JAKARTA – Gunung Merapi kembali menunjukkan peningkatan aktivitas vulkanik dengan meluncurkan awan panas guguran sejauh 2 kilometer ke arah barat daya pada Kamis (14/5/2026) dini hari. Peristiwa tersebut terjadi di tengah aktivitas vulkanik Merapi yang masih berada pada Level III atau Siaga.
Balai Penyelidikan dan Pengembangan Teknologi Kebencanaan Geologi (BPPTKG) mencatat awan panas guguran terjadi pada pukul 00.58 WIB. Luncuran material panas itu mengarah ke kawasan hulu Kali Boyong dan Kali Krasak yang berada di sektor barat daya lereng Merapi.
Kepala BPPTKG Agus Budi Santoso mengatakan, awan panas guguran yang terjadi memiliki amplitudo maksimum 80 mm dengan durasi sekitar 153 detik.
“Awan panas guguran mengarah ke barat daya, tepatnya ke hulu Kali Boyong dan Kali Krasak, dengan estimasi jarak luncur 2.000 meter,” ujar Agus dalam keterangannya, Kamis.
Tidak hanya awan panas guguran, aktivitas vulkanik Gunung Merapi juga ditandai dengan rentetan guguran lava yang cukup intens sepanjang periode pengamatan pukul 00.00 hingga 06.00 WIB.
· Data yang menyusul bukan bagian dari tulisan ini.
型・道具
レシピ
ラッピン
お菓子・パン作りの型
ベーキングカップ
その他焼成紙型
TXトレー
BPPTKG merekam sedikitnya 35 kali guguran lava pijar. Material vulkanik tersebut dominan meluncur ke arah barat daya, terutama menuju hulu Kali Krasak dengan jarak luncur maksimal mencapai 2 kilometer. Sementara sebagian lainnya mengarah ke hulu Kali Sat/Putih sejauh sekitar 1,8 kilometer.
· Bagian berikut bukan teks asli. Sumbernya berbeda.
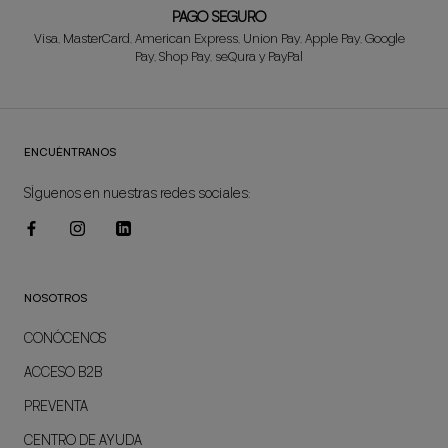
PAGO SEGURO
Visa, MasterCard, American Express, Union Pay, Apple Pay, Google
Pay, Shop Pay, seQura y PayPal
ENCUÉNTRANOS
SÍguenos en nuestras redes sociales:
NOSOTROS
CONÓCENOS
ACCESO B2B
PREVENTA
CENTRO DE AYUDA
Aktivitas tersebut memperlihatkan bahwa suplai magma di dalam tubuh Gunung Merapi masih berlangsung aktif. Kondisi ini dinilai berpotensi memicu terjadinya awan panas guguran susulan sewaktu-waktu, terutama di wilayah yang masuk zona potensi bahaya.
“Data pemantauan menunjukkan suplai magma masih berlangsung yang dapat memicu terjadinya awan panas guguran di dalam daerah potensi bahaya,” kata Agus.
Secara visual, kondisi puncak Gunung Merapi terpantau cukup jelas meski sempat tertutup kabut tipis hingga sedang. Asap kawah berwarna putih dengan intensitas tipis juga terlihat membumbung sekitar 150 meter dari atas puncak kawah.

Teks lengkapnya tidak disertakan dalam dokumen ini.